Calling the Capital Development Authority (CDA)’s operation a “bulldozer approach”, they also demanded an inquiry into the ‘clean-up operation’.
Though the government’s spokesperson assured the opposition members of conducting an inquiry into the case, the ruling party’s lawmakers, including Deputy Speaker Javed Murtaza Abbasi, defended CDA’s operation saying encroachments could not be allowed in the name of human rights.

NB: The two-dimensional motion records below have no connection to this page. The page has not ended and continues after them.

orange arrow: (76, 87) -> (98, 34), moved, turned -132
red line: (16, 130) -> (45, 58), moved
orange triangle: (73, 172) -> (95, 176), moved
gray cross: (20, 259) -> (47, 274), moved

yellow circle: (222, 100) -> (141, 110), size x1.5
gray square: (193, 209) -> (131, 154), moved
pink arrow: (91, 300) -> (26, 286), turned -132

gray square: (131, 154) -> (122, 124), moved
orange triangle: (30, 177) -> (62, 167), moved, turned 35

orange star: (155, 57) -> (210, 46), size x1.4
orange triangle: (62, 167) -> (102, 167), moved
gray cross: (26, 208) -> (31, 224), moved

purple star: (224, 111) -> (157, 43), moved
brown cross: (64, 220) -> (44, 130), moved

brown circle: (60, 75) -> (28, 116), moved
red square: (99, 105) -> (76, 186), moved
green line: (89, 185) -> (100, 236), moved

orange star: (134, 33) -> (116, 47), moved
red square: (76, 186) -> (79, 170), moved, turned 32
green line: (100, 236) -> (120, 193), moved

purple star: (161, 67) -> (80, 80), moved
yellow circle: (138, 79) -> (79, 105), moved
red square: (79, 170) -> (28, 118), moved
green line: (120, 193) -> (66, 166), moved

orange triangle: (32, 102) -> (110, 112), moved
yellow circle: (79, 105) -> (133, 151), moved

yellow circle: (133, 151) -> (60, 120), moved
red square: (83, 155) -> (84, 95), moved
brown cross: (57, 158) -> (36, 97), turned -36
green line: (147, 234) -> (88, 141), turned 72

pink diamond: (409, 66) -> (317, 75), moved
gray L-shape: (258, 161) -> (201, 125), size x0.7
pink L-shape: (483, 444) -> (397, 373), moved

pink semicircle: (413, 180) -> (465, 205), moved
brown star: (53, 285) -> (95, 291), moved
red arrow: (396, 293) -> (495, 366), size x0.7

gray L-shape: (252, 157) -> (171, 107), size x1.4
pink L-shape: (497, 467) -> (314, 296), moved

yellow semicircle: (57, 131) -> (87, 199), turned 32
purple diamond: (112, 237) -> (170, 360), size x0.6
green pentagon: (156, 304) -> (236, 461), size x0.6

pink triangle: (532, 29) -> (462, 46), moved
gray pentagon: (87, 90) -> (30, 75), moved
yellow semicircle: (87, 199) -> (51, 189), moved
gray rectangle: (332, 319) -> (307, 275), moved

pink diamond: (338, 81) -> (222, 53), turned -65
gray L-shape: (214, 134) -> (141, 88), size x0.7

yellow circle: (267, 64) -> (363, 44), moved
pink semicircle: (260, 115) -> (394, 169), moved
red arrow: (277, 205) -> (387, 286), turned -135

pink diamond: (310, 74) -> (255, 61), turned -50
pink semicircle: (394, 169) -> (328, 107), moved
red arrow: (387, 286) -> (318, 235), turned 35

Directed by the Islamabad High Court (IHC), CDA enforcement teams on Thursday razed around 150 illegally-built settlements in Sector I-11. The slum-dwellers were tear-gassed after they pelted the police and CDA teams with stones.
During the proceedings of the house on Friday, PML-N MNA Tahira Aurangzeb said action had been taken against illegal occupants, who also possessed ammunition and drugs. To this, Pakhtunkhwa Milli Awami Party’s Abdul Qahar questioned where the recovered ammunition and drugs were.

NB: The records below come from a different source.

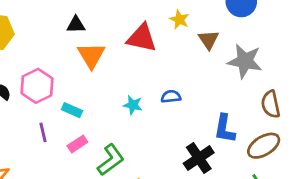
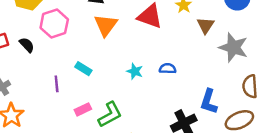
pink hexagon: (37, 86) -> (54, 24), moved
pink rectangle: (77, 144) -> (83, 109), moved

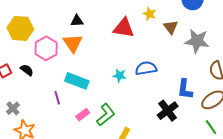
orange triangle: (106, 25) -> (73, 43), moved
cyan rectangle: (83, 69) -> (77, 81), size x1.6
blue semicircle: (168, 69) -> (146, 68), size x1.5

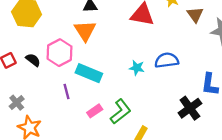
pink hexagon: (46, 48) -> (59, 53), moved

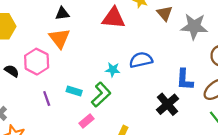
cyan rectangle: (89, 73) -> (74, 91), moved, size x0.6
pink rectangle: (95, 111) -> (86, 121), moved
green L-shape: (121, 112) -> (101, 95), moved

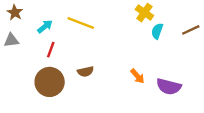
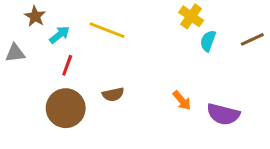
brown star: (15, 13) -> (35, 16), moved

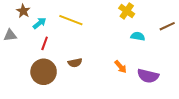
cyan semicircle: (208, 41) -> (138, 36), moved, turned 80

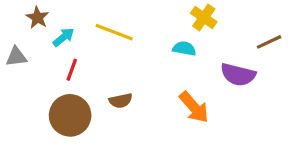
cyan semicircle: (138, 36) -> (184, 49), moved
orange arrow: (121, 67) -> (194, 107), size x1.5
purple semicircle: (148, 76) -> (238, 75), moved

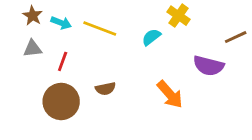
cyan arrow: (64, 37) -> (61, 23), moved, turned 60
cyan semicircle: (184, 49) -> (151, 37), moved, turned -48
gray triangle: (16, 57) -> (33, 49), moved

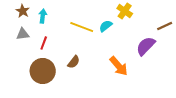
cyan arrow: (61, 23) -> (43, 16), turned -104
yellow line: (100, 28) -> (82, 27), moved
purple semicircle: (209, 66) -> (146, 46), turned 120
brown semicircle: (105, 89) -> (74, 62), turned -40

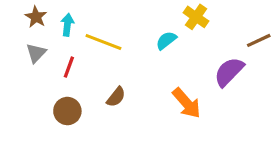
yellow line: (82, 27) -> (103, 42), moved
gray triangle: (23, 34) -> (36, 53), turned -40
brown circle: (43, 71) -> (67, 111), size x0.7

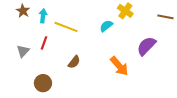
brown line: (259, 40) -> (165, 17), moved, turned 35
gray triangle: (36, 53) -> (23, 51), moved
brown circle: (67, 111) -> (43, 83), moved

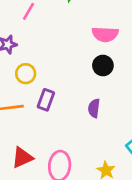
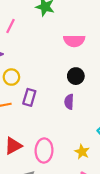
black circle: (103, 65) -> (76, 76), moved

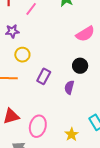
pink semicircle: (74, 41) -> (85, 34), turned -42
purple rectangle: (29, 97) -> (44, 76), moved

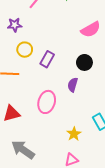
purple rectangle: (44, 76) -> (47, 59), moved
pink ellipse: (38, 126) -> (47, 102), moved

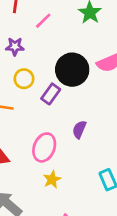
black circle: (84, 62) -> (72, 70), moved, size x1.6
yellow star: (74, 134) -> (52, 179), moved

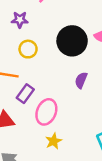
purple rectangle: (51, 94) -> (25, 94), moved
purple semicircle: (79, 129) -> (81, 80), moved

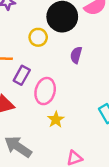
yellow circle: (28, 49) -> (38, 37), moved

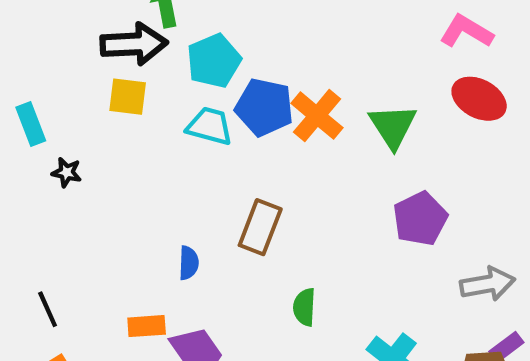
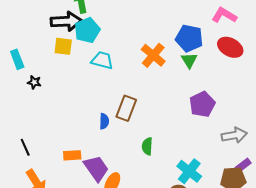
cyan pentagon: (214, 61) -> (87, 30), moved
blue pentagon: (264, 107) -> (189, 38), moved
green triangle: (393, 126) -> (189, 60), size x0.7
blue semicircle: (189, 263) -> (104, 121), moved

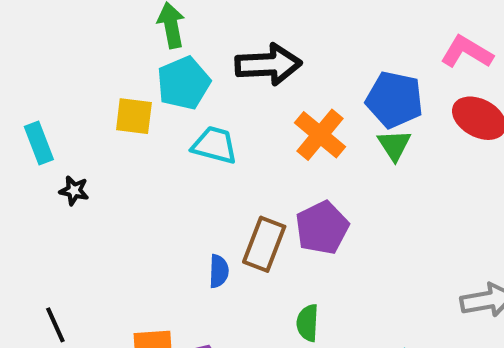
black arrow: (66, 21) -> (268, 64), moved
purple pentagon: (202, 104) -> (322, 228), moved

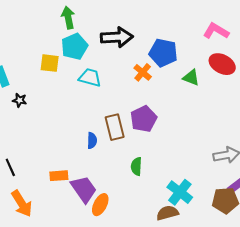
blue pentagon: (394, 100) -> (163, 53), moved
orange cross: (320, 135) -> (143, 72), size x0.7
green triangle: (394, 145) -> (191, 78), moved, turned -36
brown rectangle: (264, 244) -> (115, 127), turned -35

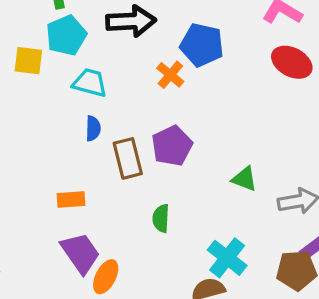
green triangle: (191, 78) -> (244, 179), moved
blue semicircle: (92, 141) -> (93, 128), moved
orange rectangle: (59, 176) -> (71, 199), moved

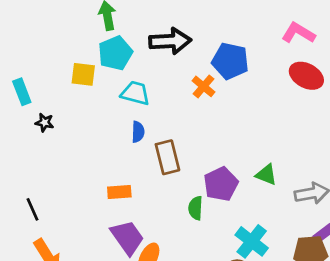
purple pentagon: (172, 146) -> (221, 184), moved

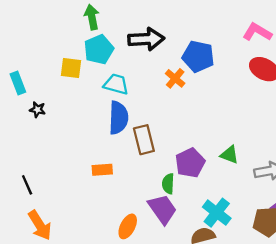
blue semicircle: (138, 132) -> (118, 118), size x1.8
purple trapezoid: (127, 237) -> (162, 209), moved

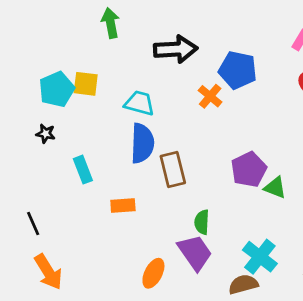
cyan pentagon: (99, 49) -> (57, 89), moved
cyan rectangle: (18, 83) -> (83, 170), moved
purple pentagon: (190, 163) -> (249, 170), moved

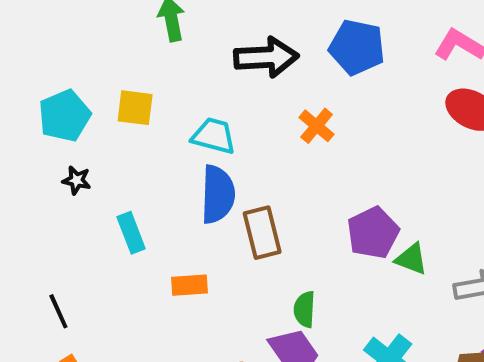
blue pentagon: (238, 70) -> (357, 47), moved
cyan pentagon: (57, 89) -> (65, 116), moved

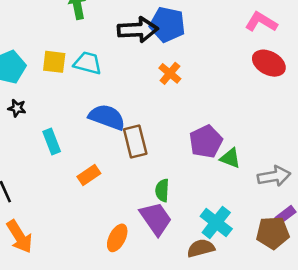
blue pentagon: (357, 47) -> (167, 25), moved
cyan trapezoid: (214, 136) -> (88, 63), moved
blue semicircle: (218, 194) -> (107, 117), turned -72
orange rectangle: (190, 285) -> (89, 175), turned -30

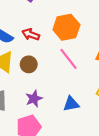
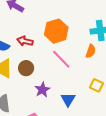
purple star: (34, 99) -> (42, 90), moved
blue triangle: (71, 104) -> (68, 99), turned -42

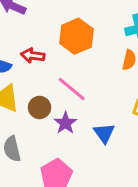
pink line: (61, 59) -> (72, 89), moved
brown circle: (26, 68) -> (40, 107), moved

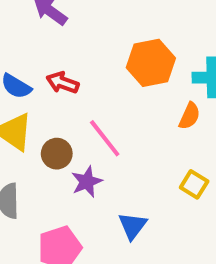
orange hexagon: (76, 36) -> (151, 63), moved
blue triangle: (104, 133) -> (133, 226), moved

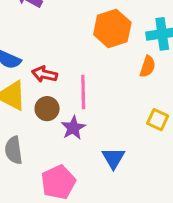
red arrow: (62, 83) -> (44, 74), moved
pink line: (105, 138) -> (83, 92), turned 44

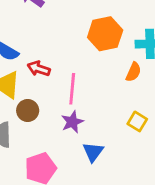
brown circle: (47, 109) -> (28, 110), moved
purple star: (73, 128) -> (72, 122), moved

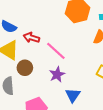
pink line: (72, 89) -> (56, 51), turned -50

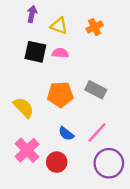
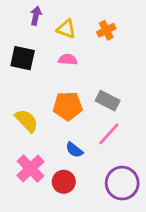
black square: (35, 52) -> (23, 58), moved
pink line: (97, 132) -> (109, 134), moved

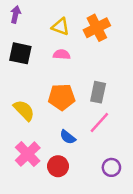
purple arrow: (36, 16) -> (15, 14), moved
orange cross: (106, 30) -> (97, 28), size x1.5
gray rectangle: (108, 101) -> (98, 92), turned 75
purple circle: (122, 183) -> (111, 167), size x0.6

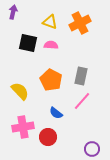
black square: (20, 53) -> (28, 43), moved
orange pentagon: (62, 97) -> (51, 80), turned 30
pink cross: (28, 154) -> (23, 127), turned 35
purple circle: (111, 167) -> (92, 149), moved

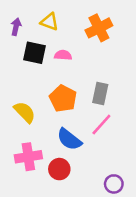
purple arrow: (13, 12) -> (16, 27), moved
yellow triangle: (50, 22) -> (49, 22), moved
blue semicircle: (56, 113) -> (69, 139), size x1.5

Pakistan Tehreek-e-Insaf (PTI)’s Shireen Mazari said authorities were going after the poor and homeless but were reluctant to remove encroachments erected by the elite in the city’s posh sector and agro farms. She termed it a dual policy of the government.
Jamaat-e-Isalmi’s Sahibzada Tariqullah said that majority of the dwellers in the illegal settlement hailed from militancy-hit regions of Khyber-Pakhtunkhwa. He said calling those slum-dwellers refugees, drug dealers, criminals and terrorists was shameful.
He said the police officials mistreated women and children during the operation and demanded a special committee of the house to probe the matter.
PTI MNA Arif Alvi said it seemed there was no space for the homeless in Pakistan. He said that a rights activist, Hassan Turi, was arrested by the police during the operation and his whereabouts are still unknown.
The Muttahida Qaumi Movement, however, backed the government’s stance and demanded a similar operation against illegal Afghan settlements in Karachi. MQM MNA Sajid Ahmad said many Taliban leaders had been arrested from these settlements in the past.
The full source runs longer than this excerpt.